Mama was a junkie, sometimes I used to wonder.
Whether she would better of a live or six feet under.
Late nights go by no sleep, born into a junkies world,
its so deep.
Crack pipes, crack valves, cracked up person.
somedays its bad and otehr days much worst.
Used to never go to sleep in fear, trying to hid the pain.
and front like i didnt care.
The neighborhood knew just what had happen to me,
at night they said the devil was rappin to me.
But on the streets I could feel my mothers heartbeat,
and everytime she gets frightened, It quickly repeats.
The way a junkie lives and what the junkie gives,
hard times, and problems and stress with their own kids,
no sense in rehibilation, growing up in humilation,
the aroma of base makes me choak. I could almost
die of the crack smoke. Different men, going out,
and coming in and in my eyes I witnessed the first
peoples sin, and I was only three, they thought i couldnt,
see. But in my eyes Momma was a junkie.
J-U-N-K-I-E to me some close their eyes and try not to
see. But you can still smell the sin just as well my
mothers unconscience and trapped in hell.
Now here life is on line (line)
stuck to the grind(grind)
time after time(time)
shes on my mind(mind)
Im thinking how could this happen to my mother not me bro,
but some nigga in my hood is slangin kilos.
He's got a spot around the corner fucked up crib,
lord forgive her for all the things she did.
Im thinking where was the police when she was
buyin this, but i know that the police could
give a fuck less. about a another basehead,
in the street.
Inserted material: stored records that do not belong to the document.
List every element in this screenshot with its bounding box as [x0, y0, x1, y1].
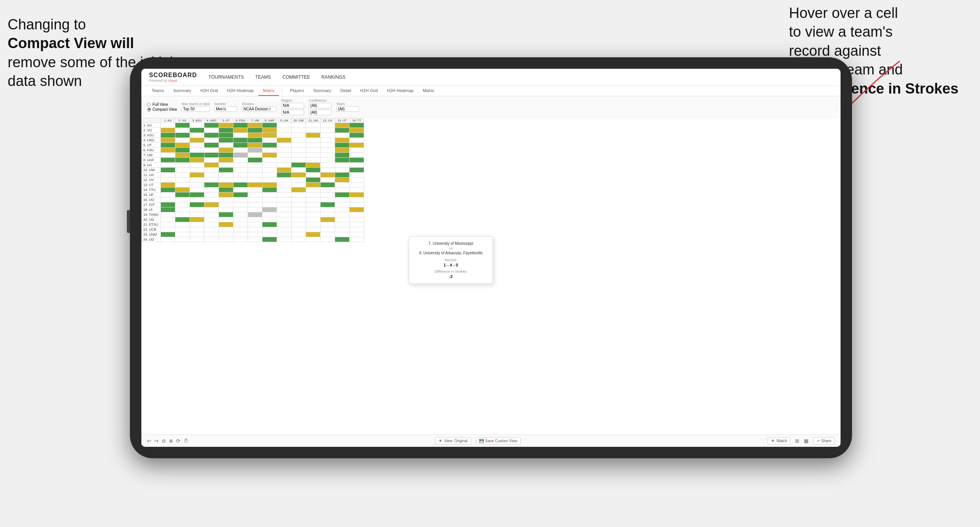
cell-23-10[interactable] — [292, 232, 306, 237]
layout-icon[interactable]: ▦ — [804, 438, 808, 444]
cell-13-14[interactable] — [350, 183, 364, 188]
cell-24-1[interactable] — [161, 237, 175, 242]
cell-6-1[interactable] — [161, 148, 175, 153]
conference-select1[interactable]: (All) — [309, 103, 332, 108]
cell-22-14[interactable] — [350, 227, 364, 232]
cell-5-6[interactable] — [233, 143, 248, 148]
cell-21-6[interactable] — [233, 222, 248, 227]
cell-20-2[interactable] — [175, 217, 190, 222]
cell-10-5[interactable] — [219, 168, 233, 173]
cell-2-6[interactable] — [233, 128, 248, 133]
cell-16-2[interactable] — [175, 197, 190, 202]
cell-6-10[interactable] — [292, 148, 306, 153]
subnav-h2hheatmap1[interactable]: H2H Heatmap — [222, 86, 258, 96]
cell-2-8[interactable] — [262, 128, 277, 133]
cell-8-8[interactable] — [262, 158, 277, 163]
cell-5-11[interactable] — [306, 143, 321, 148]
cell-23-2[interactable] — [175, 232, 190, 237]
cell-16-6[interactable] — [233, 197, 248, 202]
cell-18-3[interactable] — [190, 207, 204, 212]
cell-16-5[interactable] — [219, 197, 233, 202]
cell-24-9[interactable] — [277, 237, 292, 242]
cell-1-13[interactable] — [335, 123, 350, 128]
cell-11-12[interactable] — [321, 173, 335, 178]
cell-4-3[interactable] — [190, 138, 204, 143]
cell-20-5[interactable] — [219, 217, 233, 222]
cell-9-9[interactable] — [277, 163, 292, 168]
cell-21-1[interactable] — [161, 222, 175, 227]
cell-16-1[interactable] — [161, 197, 175, 202]
cell-20-7[interactable] — [248, 217, 262, 222]
cell-5-7[interactable] — [248, 143, 262, 148]
cell-14-10[interactable] — [292, 188, 306, 192]
cell-18-2[interactable] — [175, 207, 190, 212]
cell-18-7[interactable] — [248, 207, 262, 212]
cell-17-14[interactable] — [350, 202, 364, 207]
cell-3-3[interactable] — [190, 133, 204, 138]
cell-6-2[interactable] — [175, 148, 190, 153]
cell-17-2[interactable] — [175, 202, 190, 207]
cell-8-10[interactable] — [292, 158, 306, 163]
share-button[interactable]: ↗ Share — [813, 437, 835, 445]
cell-11-1[interactable] — [161, 173, 175, 178]
cell-1-7[interactable] — [248, 123, 262, 128]
cell-6-11[interactable] — [306, 148, 321, 153]
cell-8-12[interactable] — [321, 158, 335, 163]
cell-5-4[interactable] — [204, 143, 219, 148]
cell-20-11[interactable] — [306, 217, 321, 222]
cell-15-5[interactable] — [219, 192, 233, 197]
cell-20-6[interactable] — [233, 217, 248, 222]
grid-icon[interactable]: ⊞ — [795, 438, 799, 444]
cell-21-7[interactable] — [248, 222, 262, 227]
gender-select[interactable]: Men's — [214, 106, 237, 112]
cell-2-7[interactable] — [248, 128, 262, 133]
cell-13-11[interactable] — [306, 183, 321, 188]
full-view-option[interactable]: Full View — [147, 102, 177, 107]
cell-19-6[interactable] — [233, 212, 248, 217]
subnav-summary2[interactable]: Summary — [309, 86, 336, 96]
nav-committee[interactable]: COMMITTEE — [282, 74, 310, 81]
cell-3-8[interactable] — [262, 133, 277, 138]
cell-6-13[interactable] — [335, 148, 350, 153]
cell-7-3[interactable] — [190, 153, 204, 158]
cell-3-11[interactable] — [306, 133, 321, 138]
nav-rankings[interactable]: RANKINGS — [321, 74, 345, 81]
cell-18-10[interactable] — [292, 207, 306, 212]
cell-7-5[interactable] — [219, 153, 233, 158]
cell-19-7[interactable] — [248, 212, 262, 217]
cell-7-9[interactable] — [277, 153, 292, 158]
cell-14-7[interactable] — [248, 188, 262, 192]
subnav-h2hgrid1[interactable]: H2H Grid — [196, 86, 222, 96]
cell-18-12[interactable] — [321, 207, 335, 212]
cell-9-3[interactable] — [190, 163, 204, 168]
cell-13-8[interactable] — [262, 183, 277, 188]
cell-19-11[interactable] — [306, 212, 321, 217]
cell-17-3[interactable] — [190, 202, 204, 207]
cell-8-6[interactable] — [233, 158, 248, 163]
cell-8-3[interactable] — [190, 158, 204, 163]
cell-12-9[interactable] — [277, 178, 292, 183]
cell-13-4[interactable] — [204, 183, 219, 188]
cell-8-14[interactable] — [350, 158, 364, 163]
cell-22-11[interactable] — [306, 227, 321, 232]
cell-11-9[interactable] — [277, 173, 292, 178]
cell-17-1[interactable] — [161, 202, 175, 207]
cell-16-3[interactable] — [190, 197, 204, 202]
cell-20-4[interactable] — [204, 217, 219, 222]
cell-12-13[interactable] — [335, 178, 350, 183]
subnav-h2hheatmap2[interactable]: H2H Heatmap — [382, 86, 418, 96]
team-select[interactable]: (All) — [336, 106, 359, 112]
cell-3-2[interactable] — [175, 133, 190, 138]
cell-12-10[interactable] — [292, 178, 306, 183]
cell-20-3[interactable] — [190, 217, 204, 222]
cell-4-2[interactable] — [175, 138, 190, 143]
cell-15-2[interactable] — [175, 192, 190, 197]
cell-5-13[interactable] — [335, 143, 350, 148]
cell-22-13[interactable] — [335, 227, 350, 232]
cell-1-5[interactable] — [219, 123, 233, 128]
cell-21-11[interactable] — [306, 222, 321, 227]
redo-icon[interactable]: ↪ — [154, 438, 159, 444]
cell-8-9[interactable] — [277, 158, 292, 163]
cell-12-4[interactable] — [204, 178, 219, 183]
cell-19-5[interactable] — [219, 212, 233, 217]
But they rather pretend they dont see it
when they walk the beat, a black cop aint good for shit
but black male and he knows that my mothers out there
smoking yale, but black cops are blind they cant see
because in my eyes momma was a junkie.
Mama lived the fast life, pregnant at 14,
back in those days it wasnt crack it was heroin,
Shot it in her viens to try to ease the pain,
an unplanned pregnancy was made then I came,
straight from the wound to witness my mama's doom,
in and my heard, i knew it that its coming soon.
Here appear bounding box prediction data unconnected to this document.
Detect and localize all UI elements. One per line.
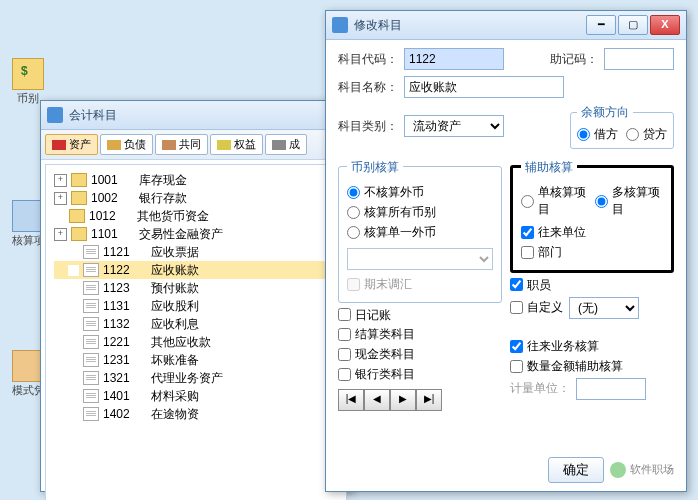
tab-assets[interactable]: 资产 xyxy=(45,134,98,155)
car-icon xyxy=(52,140,66,150)
aux-single-radio[interactable]: 单核算项目 xyxy=(521,184,589,218)
tree-row-1123[interactable]: 1123预付账款 xyxy=(54,279,338,297)
account-name: 代理业务资产 xyxy=(151,370,223,387)
cash-check[interactable]: 现金类科目 xyxy=(338,346,502,363)
bank-check[interactable]: 银行类科目 xyxy=(338,366,502,383)
tree-row-1221[interactable]: 1221其他应收款 xyxy=(54,333,338,351)
account-code: 1121 xyxy=(103,244,151,261)
biz-check[interactable]: 往来业务核算 xyxy=(510,338,674,355)
account-name: 坏账准备 xyxy=(151,352,199,369)
sidebar-icon-currency[interactable]: 币别 xyxy=(12,58,44,90)
expand-icon[interactable] xyxy=(68,355,79,366)
titlebar[interactable]: 修改科目 ━ ▢ X xyxy=(326,11,686,40)
minimize-button[interactable]: ━ xyxy=(586,15,616,35)
code-input[interactable] xyxy=(404,48,504,70)
account-code: 1122 xyxy=(103,262,151,279)
expand-icon[interactable] xyxy=(68,391,79,402)
tab-liabilities[interactable]: 负债 xyxy=(100,134,153,155)
expand-icon[interactable] xyxy=(54,211,65,222)
tree-row-1012[interactable]: 1012其他货币资金 xyxy=(54,207,338,225)
expand-icon[interactable] xyxy=(68,409,79,420)
account-code: 1321 xyxy=(103,370,151,387)
aux-employee-check[interactable]: 职员 xyxy=(510,277,674,294)
journal-check[interactable]: 日记账 xyxy=(338,307,502,324)
credit-radio[interactable]: 贷方 xyxy=(626,126,667,143)
tree-row-1321[interactable]: 1321代理业务资产 xyxy=(54,369,338,387)
currency-select xyxy=(347,248,493,270)
folder-icon xyxy=(71,191,87,205)
account-name: 其他货币资金 xyxy=(137,208,209,225)
balance-legend: 余额方向 xyxy=(577,104,633,121)
nav-prev[interactable]: ◀ xyxy=(364,389,390,411)
aux-partner-check[interactable]: 往来单位 xyxy=(521,224,663,241)
account-name: 在途物资 xyxy=(151,406,199,423)
tree-row-1131[interactable]: 1131应收股利 xyxy=(54,297,338,315)
tree-row-1401[interactable]: 1401材料采购 xyxy=(54,387,338,405)
close-button[interactable]: X xyxy=(650,15,680,35)
account-tree[interactable]: +1001库存现金+1002银行存款1012其他货币资金+1101交易性金融资产… xyxy=(45,164,347,500)
tab-equity[interactable]: 权益 xyxy=(210,134,263,155)
window-title: 修改科目 xyxy=(354,17,586,34)
tree-row-1001[interactable]: +1001库存现金 xyxy=(54,171,338,189)
gear-icon xyxy=(272,140,286,150)
file-icon xyxy=(83,371,99,385)
aux-custom-check[interactable]: 自定义 xyxy=(510,299,563,316)
expand-icon[interactable]: + xyxy=(54,174,67,187)
expand-icon[interactable] xyxy=(68,337,79,348)
qty-check[interactable]: 数量金额辅助核算 xyxy=(510,358,674,375)
currency-legend: 币别核算 xyxy=(347,159,403,176)
expand-icon[interactable] xyxy=(68,283,79,294)
currency-none-radio[interactable]: 不核算外币 xyxy=(347,184,493,201)
tab-common[interactable]: 共同 xyxy=(155,134,208,155)
expand-icon[interactable] xyxy=(68,265,79,276)
expand-icon[interactable] xyxy=(68,247,79,258)
tree-row-1122[interactable]: 1122应收账款 xyxy=(54,261,338,279)
file-icon xyxy=(83,281,99,295)
account-code: 1132 xyxy=(103,316,151,333)
expand-icon[interactable] xyxy=(68,373,79,384)
account-name: 其他应收款 xyxy=(151,334,211,351)
tree-row-1002[interactable]: +1002银行存款 xyxy=(54,189,338,207)
aux-custom-select[interactable]: (无) xyxy=(569,297,639,319)
crown-icon xyxy=(217,140,231,150)
folder-icon xyxy=(71,173,87,187)
name-label: 科目名称： xyxy=(338,79,398,96)
tab-cost[interactable]: 成 xyxy=(265,134,307,155)
account-code: 1221 xyxy=(103,334,151,351)
hands-icon xyxy=(162,140,176,150)
name-input[interactable] xyxy=(404,76,564,98)
unit-label: 计量单位： xyxy=(510,380,570,397)
account-code: 1101 xyxy=(91,226,139,243)
account-code: 1001 xyxy=(91,172,139,189)
tree-row-1101[interactable]: +1101交易性金融资产 xyxy=(54,225,338,243)
expand-icon[interactable] xyxy=(68,301,79,312)
settle-check[interactable]: 结算类科目 xyxy=(338,326,502,343)
nav-last[interactable]: ▶| xyxy=(416,389,442,411)
aux-dept-check[interactable]: 部门 xyxy=(521,244,663,261)
tree-row-1121[interactable]: 1121应收票据 xyxy=(54,243,338,261)
currency-all-radio[interactable]: 核算所有币别 xyxy=(347,204,493,221)
debit-radio[interactable]: 借方 xyxy=(577,126,618,143)
aux-multi-radio[interactable]: 多核算项目 xyxy=(595,184,663,218)
tree-row-1402[interactable]: 1402在途物资 xyxy=(54,405,338,423)
nav-next[interactable]: ▶ xyxy=(390,389,416,411)
titlebar[interactable]: 会计科目 xyxy=(41,101,351,130)
folder-icon xyxy=(69,209,85,223)
expand-icon[interactable]: + xyxy=(54,192,67,205)
account-code: 1012 xyxy=(89,208,137,225)
file-icon xyxy=(83,407,99,421)
ok-button[interactable]: 确定 xyxy=(548,457,604,483)
maximize-button[interactable]: ▢ xyxy=(618,15,648,35)
file-icon xyxy=(83,353,99,367)
tree-row-1132[interactable]: 1132应收利息 xyxy=(54,315,338,333)
file-icon xyxy=(83,245,99,259)
account-name: 应收股利 xyxy=(151,298,199,315)
expand-icon[interactable]: + xyxy=(54,228,67,241)
expand-icon[interactable] xyxy=(68,319,79,330)
tree-row-1231[interactable]: 1231坏账准备 xyxy=(54,351,338,369)
nav-first[interactable]: |◀ xyxy=(338,389,364,411)
currency-single-radio[interactable]: 核算单一外币 xyxy=(347,224,493,241)
mnemonic-input[interactable] xyxy=(604,48,674,70)
category-select[interactable]: 流动资产 xyxy=(404,115,504,137)
account-code: 1231 xyxy=(103,352,151,369)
Of all these junkism nieghborhood critisizm,
her mind was gone, i felt she needed a exorcism.
speedballin booze and the fast times pretty soon,
my mama lost her whole fucking mind, adc welfare
recieptent, three children, not enought defadent.
few good times, only badtimes and worst from speedballin
her motherfuckin bursts. I wish i coulda said I love you
before she left, now my mind forever haunted with my
mama's death, I asked my self how could this happen to
me my mother o.d. cuz my mama was a junkie.